Since Clinton has so effectively utilized the Karl Rove campaign strategy, Obama should start utilizing a Clinton strength -- the "War Room." Obama needs a crew of people watching the radar for such attacks by the Clinton camp. When the Clintons float a news story to the press, Obama has to counter it with facts, figures, and correct quotes immediately so that they get their side of the story into the same news cycle. Because if he can show that he is, in fact, stronger on these issues than Hillary herself -- in the same story -- then he'll be ready for the general election.

That way when the swift boaters appear on the horizon (as we all know they will), he'll be ready for them.

 

Cross-posted at The Huffington Post

 

-- Chris Weigant

 

5 Comments on “Is Karl Rove Working For The Clinton Campaign?”

  1. [1] 
    Michale wrote:

    Here is the question I would like Mrs Clinton to answer.

    "Mrs Clinton. You are on record as stating that you are the candidate for "change". Yet you are also on record as pooh-poohing the complaints leveled against your campaign for the negative attacks on your opponent. You state that this is how primary campaigns are done and it's no big deal.

    So, my question to you ma'am is this.

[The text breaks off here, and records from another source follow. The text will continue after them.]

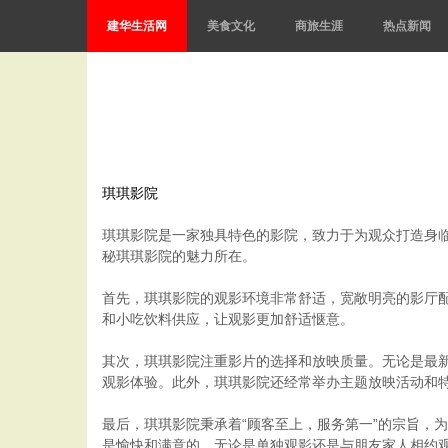
建华生活网
美食文化
商旅生涯
热点新闻
琪琪影院
琪琪影院是一家独具特色的影院，致力于为观众打造身
秘琪琪影院的魅力所在。
首先，琪琪影院的观影环境非常舒适，宽敞明亮的影厅
和小吃饮料供应，让观影更加舒适惬意。
其次，琪琪影院注重影片的选择和放映质量。无论是最
观影体验。此外，琪琪影院还经常举办主题放映活动和
最后，琪琪影院秉承着“顾客至上，服务第一”的宗旨，
是愉快和满意的。无论是单独观影还是与朋友家人相约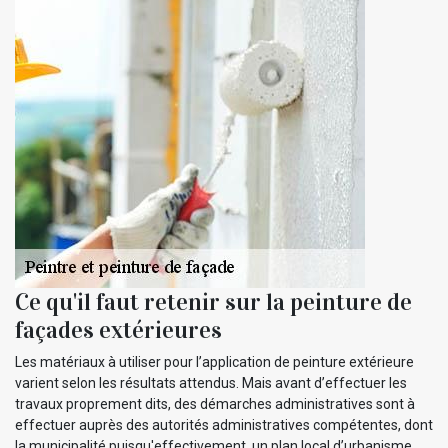
Ce qu'il faut retenir sur la peinture de
façades extérieures
Les matériaux à utiliser pour l’application de peinture extérieure
varient selon les résultats attendus. Mais avant d’effectuer les
travaux proprement dits, des démarches administratives sont à
effectuer auprès des autorités administratives compétentes, dont
la municipalité puisqu'effectivement, un plan local d’urbanisme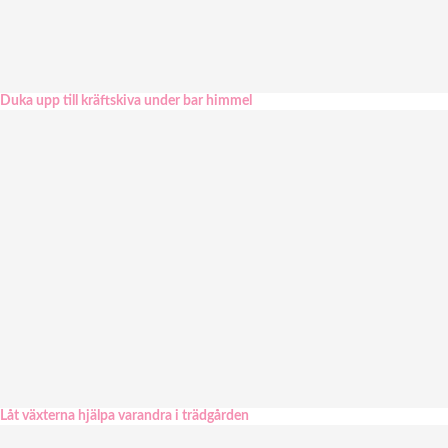
Duka upp till kräftskiva under bar himmel
Låt växterna hjälpa varandra i trädgården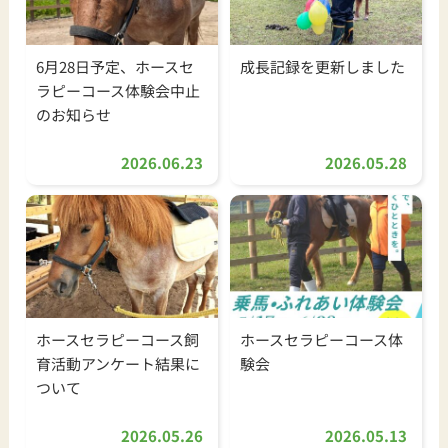
6月28日予定、ホースセ
成長記録を更新しました
ラピーコース体験会中止
のお知らせ
2026.06.23
2026.05.28
ホースセラピーコース飼
ホースセラピーコース体
育活動アンケート結果に
験会
ついて
2026.05.26
2026.05.13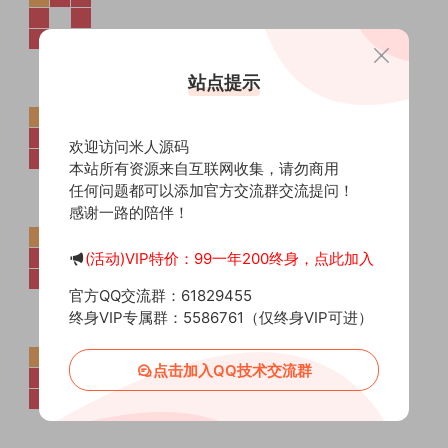
站点提示
欢迎访问米人源码
本站所有资源来自互联网收集，请勿商用
任何问题都可以添加官方交流群交流提问！
感谢一路的陪伴！
(活动)VIP特价：99一年200终身，点此加入
官方QQ交流群：61829455
终身VIP专属群：5586761（仅终身VIP可进）
点击加入QQ技术交流群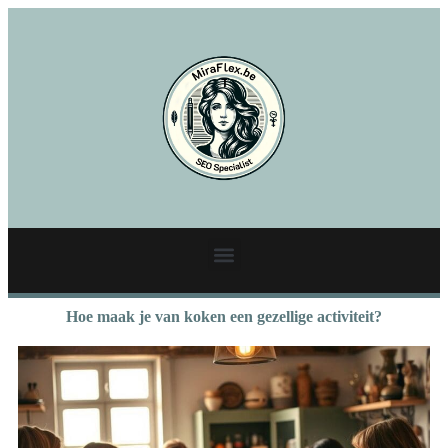
Hoe maak je van koken een gezellige activiteit?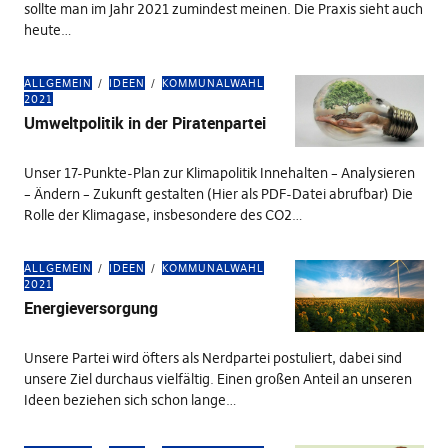
sollte man im Jahr 2021 zumindest meinen. Die Praxis sieht auch
heute…
ALLGEMEIN
IDEEN
KOMMUNALWAHL
2021
Umweltpolitik in der Piratenpartei
Unser 17-Punkte-Plan zur Klimapolitik Innehalten – Analysieren
– Ändern – Zukunft gestalten (Hier als PDF-Datei abrufbar) Die
Rolle der Klimagase, insbesondere des CO2…
ALLGEMEIN
IDEEN
KOMMUNALWAHL
2021
Energieversorgung
Unsere Partei wird öfters als Nerdpartei postuliert, dabei sind
unsere Ziel durchaus vielfältig. Einen großen Anteil an unseren
Ideen beziehen sich schon lange…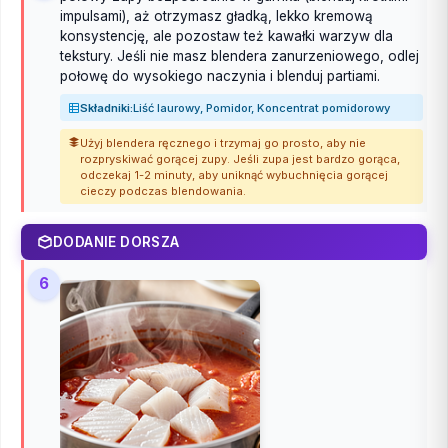
impulsami), aż otrzymasz gładką, lekko kremową
konsystencję, ale pozostaw też kawałki warzyw dla
tekstury. Jeśli nie masz blendera zanurzeniowego, odlej
połowę do wysokiego naczynia i blenduj partiami.
Składniki:
Liść laurowy, Pomidor, Koncentrat pomidorowy
Użyj blendera ręcznego i trzymaj go prosto, aby nie
rozpryskiwać gorącej zupy. Jeśli zupa jest bardzo gorąca,
odczekaj 1-2 minuty, aby uniknąć wybuchnięcia gorącej
cieczy podczas blendowania.
DODANIE DORSZA
6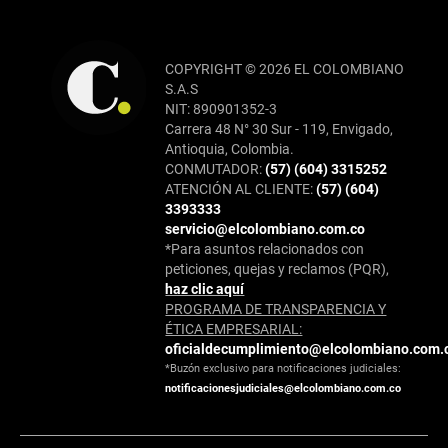
COPYRIGHT © 2026 EL COLOMBIANO
S.A.S
NIT: 890901352-3
Carrera 48 N° 30 Sur - 119, Envigado,
Antioquia, Colombia.
CONMUTADOR:
(57) (604) 3315252
ATENCIÓN AL CLIENTE:
(57) (604)
3393333
servicio@elcolombiano.com.co
*Para asuntos relacionados con
peticiones, quejas y reclamos (PQR),
haz clic aquí
PROGRAMA DE TRANSPARENCIA Y
ÉTICA EMPRESARIAL:
oficialdecumplimiento@elcolombiano.com.
*Buzón exclusivo para notificaciones judiciales:
notificacionesjudiciales@elcolombiano.com.co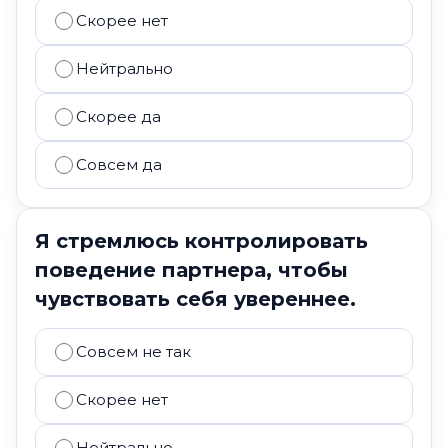
Скорее нет
Нейтрально
Скорее да
Совсем да
Я стремлюсь контролировать
поведение партнера, чтобы
чувствовать себя увереннее.
Совсем не так
Скорее нет
Нейтрально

If you run your campaign as 'same ol same ol' because "that's how campaigns are done", how are we to believe that you are the candidate for change?? How are we to believe that you will be the "change" President when you are, right now, the "same ol same ol" candidate??"

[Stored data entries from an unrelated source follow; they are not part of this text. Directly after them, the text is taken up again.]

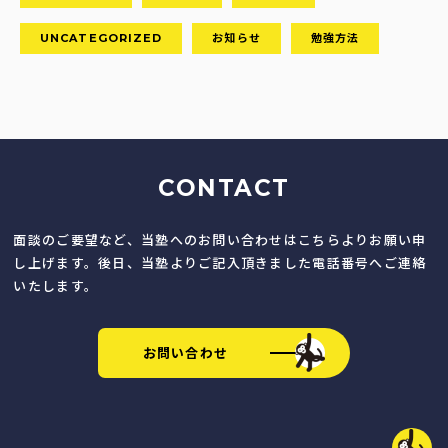
UNCATEGORIZED
お知らせ
勉強方法
CONTACT
面談のご要望など、当塾へのお問い合わせはこちらよりお願い申
し上げます。後日、当塾よりご記入頂きました電話番号へご連絡
いたします。
お問い合わせ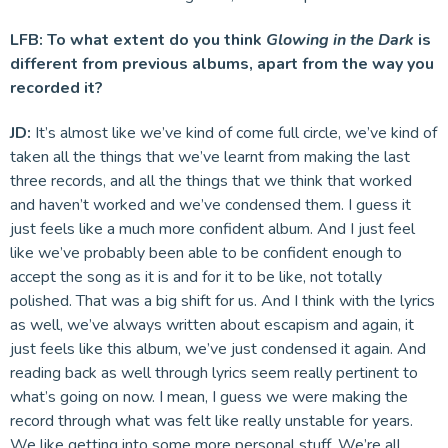
LFB:
To what extent do you think
Glowing in the Dark
is
different from previous albums, apart from the way you
recorded it?
JD:
It’s almost like we’ve kind of come full circle, we’ve kind of
taken all the things that we’ve learnt from making the last
three records, and all the things that we think that worked
and haven’t worked and we’ve condensed them. I guess it
just feels like a much more confident album. And I just feel
like we’ve probably been able to be confident enough to
accept the song as it is and for it to be like, not totally
polished. That was a big shift for us. And I think with the lyrics
as well, we’ve always written about escapism and again, it
just feels like this album, we’ve just condensed it again. And
reading back as well through lyrics seem really pertinent to
what’s going on now. I mean, I guess we were making the
record through what was felt like really unstable for years.
We like getting into some more personal stuff. We’re all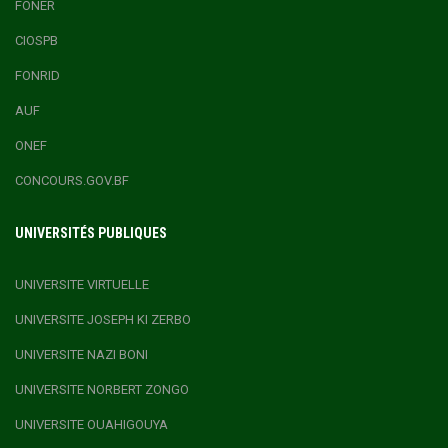
FONER
CIOSPB
FONRID
AUF
ONEF
CONCOURS.GOV.BF
UNIVERSITÉS PUBLIQUES
UNIVERSITE VIRTUELLE
UNIVERSITE JOSEPH KI ZERBO
UNIVERSITE NAZI BONI
UNIVERSITE NORBERT ZONGO
UNIVERSITE OUAHIGOUYA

    That oughta clinch up her sphincter, eh?? :D

    Michale.....

  2. [2] 
    Chris Weigant wrote:

    Michale -

    It doesn't happen often, but here is a time I'm in complete agreement with you!

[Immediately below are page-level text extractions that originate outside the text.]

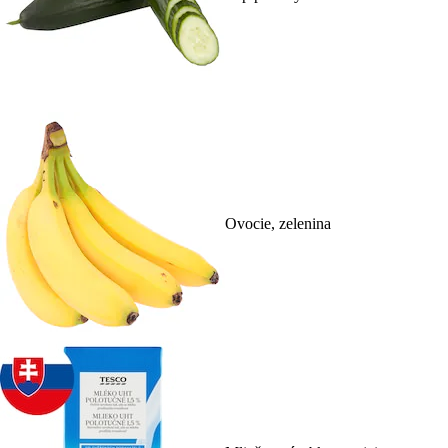
Ovocie, zelenina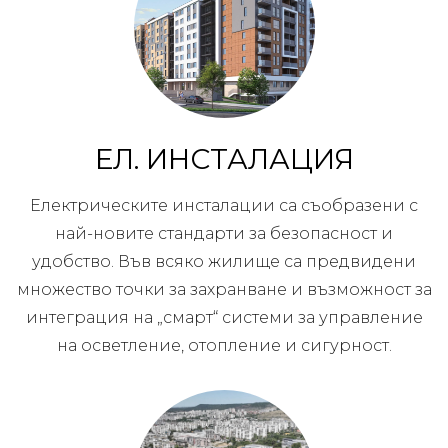
ЕЛ. ИНСТАЛАЦИЯ
Електрическите инсталации са съобразени с
най-новите стандарти за безопасност и
удобство. Във всяко жилище са предвидени
множество точки за захранване и възможност за
интеграция на „смарт“ системи за управление
на осветление, отопление и сигурност.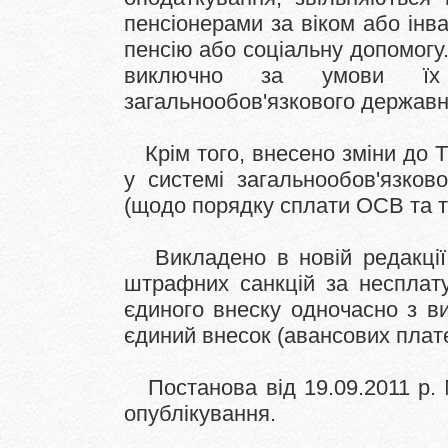
пенсіонерами за віком або інв
пенсію або соціальну допомогу
виключно за умови їх 
загальнообов'язкового державн
Крім того, внесено зміни до 
у системі загальнообов'язков
(щодо порядку сплати ОСВ та те
Викладено в новій редакці
штрафних санкцій за несплату
єдиного внеску одночасно з в
єдиний внесок (авансових плате
Постанова від 19.09.2011 р.
опублікування.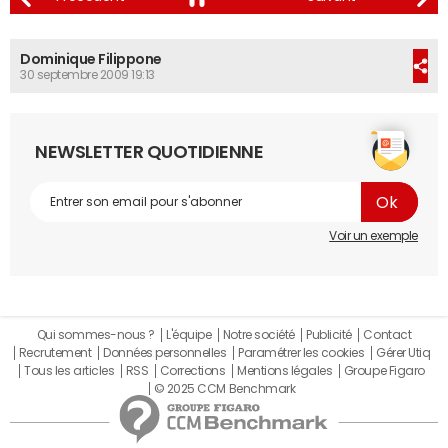
Dominique Filippone
30 septembre 2009 19:13
NEWSLETTER QUOTIDIENNE
Voir un exemple
Qui sommes-nous ?
L'équipe
Notre société
Publicité
Contact
Recrutement
Données personnelles
Paramétrer les cookies
Gérer Utiq
Tous les articles
RSS
Corrections
Mentions légales
Groupe Figaro
© 2025 CCM Benchmark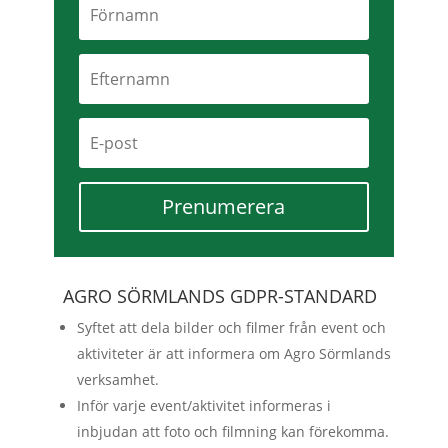
Prenumerera
AGRO SÖRMLANDS GDPR-STANDARD
Syftet att dela bilder och filmer från event och
aktiviteter är att informera om Agro Sörmlands
verksamhet.
Inför varje event/aktivitet informeras i
inbjudan att foto och filmning kan förekomma.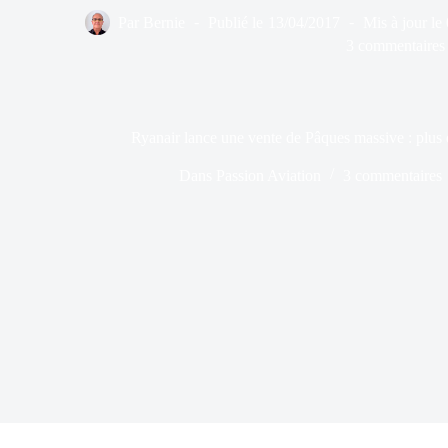
Par
Bernie
Publié le
13/04/2017
Mis à jour le
3 commentaires
Ryanair lance une vente de Pâques massive : plus 
Dans
Passion Aviation
3 commentaires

    It seems like both she and Obama are pushing "change for change's sake" which is, as you said, par for the course of any political campaign.

    -CW

  3. [3] 
    benskull wrote:

    read the huff post about carter and Kennedy vs Nixon. Interesting. All were expecting a dem victory, with the incumbent pres and a strong Kennedy. They ended up killing each other with all their bickering, and both lost. Interesting comparison to obama/Clinton. My prediction, Hillary continues to engage obama in bs arguments,which kills both there runs, as I get the impression its doing, but thanks to Edwards sticking it out, regardless of the medias refusal to cover him, ends up the victor, as people forget about the bickersons and realize what good ideas he has and the fact that he would be strong against mccain or any of the other rep clowns, and in he goes. Fingers crossed.

  4. [4] 
    benskull wrote:

    and yes, her new offense tactics are unnattractive. The last debate was almost annoying, waiting for the bs to clear to actually hear their positions. Edwards was great. Patient, and far less drawn into the mess.

  5. [5] 
    Chris Weigant wrote:

    benskull -

    I predict you're going to love today's column.